As for Jolly, his name fit his mood, and why not? He led the Northeast start to finish.

After collecting several laurels this spring at LSU (including All-Southeast Conference first team, not to mention PING and Golfweek All-American third team selections and the Golfweek Conference Challenge co-championship), Jolly was looking ahead.

“My biggest previous wins were two tournaments in college and one this past fall; I also won the Future Masters as a junior golfer,” he mentioned. “But this is bigger. I played pretty well here.”

He now hopes to do the same in Surrey in less than a week.
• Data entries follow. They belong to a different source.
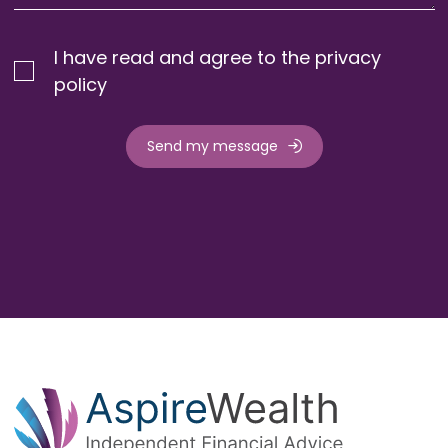
I have read and agree to the privacy
policy
Send my message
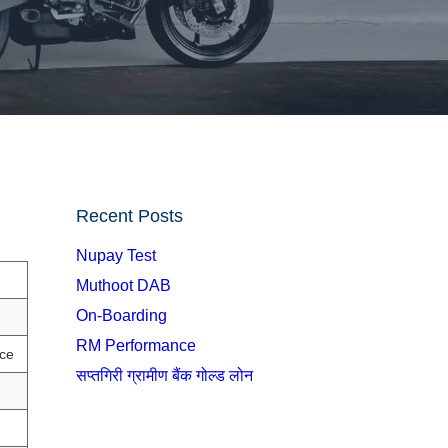
Recent Posts
Nupay Test
Muthoot DAB
On-Boarding
RM Performance
ce
सप्तगिरी ग्रामीण बैंक गोल्ड लोन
CHIP SHOTS: Easily the most hilarious story from the Northeast's final round came during Saturday's morning rounds. Clancy Waugh, who hails from North Palm Beach, Fla. and attends Wake Forest, tried to drive the green on the dogleg-right, par-four No. 16, but he couldn't find his ball.

He didn't think it fell into the right-side lake protecting the green, but instead believed it landed on an island not far from it. According to tourney officials, he took off his shirt and pants, and swam – in his boxers and with a club in hand – to the isle.

He couldn't find it, so stroked back to shore, and ultimately triple-bogeyed the hole.

“I swam out there to take a look,” he told a Northeast Tournament Committee member. “It was very deep, and all a little weird.”

The good news for Clancy: He finished his final round at even-par 69 and finished in a tie for 23rd with a nine-over total of 185.

Four players were knotted in third place, including Chelso Barrett of Surry, N.H.; Seth Reeves of Duluth, Ga.; Scott Scheffler of Dallas, Tex. (the reigning national high school champion bound for the University of Texas later this summer); and Lee McCoy of Clarkesville, Ga. All shot 279 … Three others finished at 280 … Barrett had been three-under before sustaining a double-bogey seven and bogey-five on the final two holes on Sunday … Joe Parkinson of Alpine, Ut. managed the best final round with a three-under 66, while four others fired 67. Parkinson tied for 12th at 282.